WHAT YOU WILL DO: Repeat each entry as written and leave the images out of the copy.

DATASET ENTRIES:
□ □ □ □

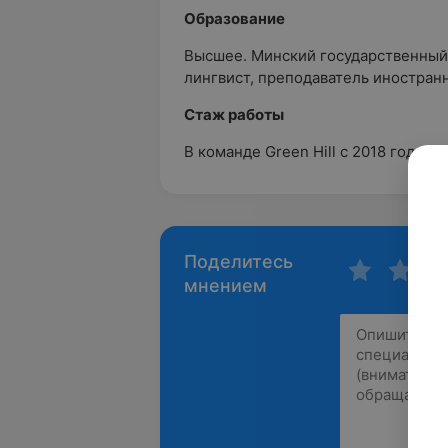
Образование
Высшее. Минский государственный
лингвист, преподаватель иностран
Стаж работы
В команде Green Hill с 2018 года
Поделитесь
мнением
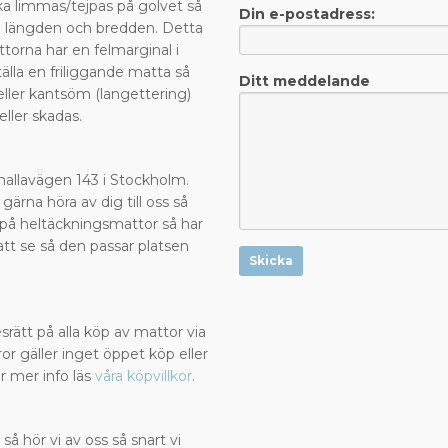
a limmas/tejpas på golvet så
Din e-postadress:
de längden och bredden. Detta
ttorna har en felmarginal i
älla en friliggande matta så
Ditt meddelande
eller kantsöm (langettering)
 eller skadas.
?
Valhallavägen 143 i Stockholm.
 gärna höra av dig till oss så
la på heltäckningsmattor så har
att se så den passar platsen
Skicka
rätt på alla köp av mattor via
or gäller inget öppet köp eller
r mer info läs
våra köpvillkor
.
 så hör vi av oss så snart vi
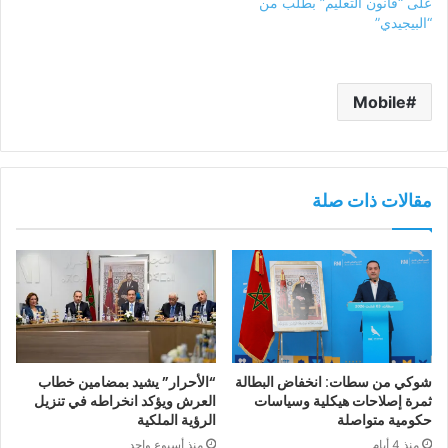
على “قانون التعليم” بطلب من
“البيجيدي”
Mobile
مقالات ذات صلة
شوكي من سطات: انخفاض البطالة
“الأحرار” يشيد بمضامين خطاب
ثمرة إصلاحات هيكلية وسياسات
العرش ويؤكد انخراطه في تنزيل
حكومية متواصلة
الرؤية الملكية
منذ 4 أيام
منذ أسبوع واحد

□ □ □ □

TASK SOLUTION:
Образование
Высшее. Минский государственный
лингвист, преподаватель иностран
Стаж работы
В команде Green Hill с 2018 года
Поделитесь
мнением
a limmas/tejpas på golvet så
Din e-postadress:
de längden och bredden. Detta
ttorna har en felmarginal i
älla en friliggande matta så
Ditt meddelande
eller kantsöm (langettering)
 eller skadas.
?
Valhallavägen 143 i Stockholm.
 gärna höra av dig till oss så
la på heltäckningsmattor så har
att se så den passar platsen
Skicka
rätt på alla köp av mattor via
or gäller inget öppet köp eller
r mer info läs
våra köpvillkor
.
 så hör vi av oss så snart vi
على “قانون التعليم” بطلب من
“البيجيدي”
Mobile
مقالات ذات صلة
شوكي من سطات: انخفاض البطالة
“الأحرار” يشيد بمضامين خطاب
ثمرة إصلاحات هيكلية وسياسات
العرش ويؤكد انخراطه في تنزيل
حكومية متواصلة
الرؤية الملكية
منذ 4 أيام
منذ أسبوع واحد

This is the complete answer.